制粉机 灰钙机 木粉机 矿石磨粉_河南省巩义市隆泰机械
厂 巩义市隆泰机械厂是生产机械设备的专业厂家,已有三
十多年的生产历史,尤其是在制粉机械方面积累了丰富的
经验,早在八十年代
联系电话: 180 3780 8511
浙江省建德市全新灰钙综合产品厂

* * *

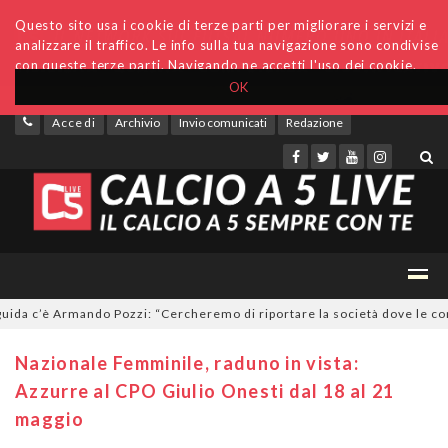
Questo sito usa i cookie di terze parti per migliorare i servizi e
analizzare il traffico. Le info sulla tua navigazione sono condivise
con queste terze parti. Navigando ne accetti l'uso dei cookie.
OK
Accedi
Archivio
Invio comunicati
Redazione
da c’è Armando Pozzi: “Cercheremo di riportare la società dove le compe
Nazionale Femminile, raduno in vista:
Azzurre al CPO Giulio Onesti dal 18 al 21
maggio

Directions for this task - Restate word for word the lines in the material above from the one with "制粉机 灰钙机 木粉机 矿石磨粉_河南省巩义市隆泰机械" to the one with "浙江省建德市全新灰钙综合产品厂"; both of those lines count, and nothing else does.

Result -
制粉机 灰钙机 木粉机 矿石磨粉_河南省巩义市隆泰机械
厂 巩义市隆泰机械厂是生产机械设备的专业厂家,已有三
十多年的生产历史,尤其是在制粉机械方面积累了丰富的
经验,早在八十年代
联系电话: 180 3780 8511
浙江省建德市全新灰钙综合产品厂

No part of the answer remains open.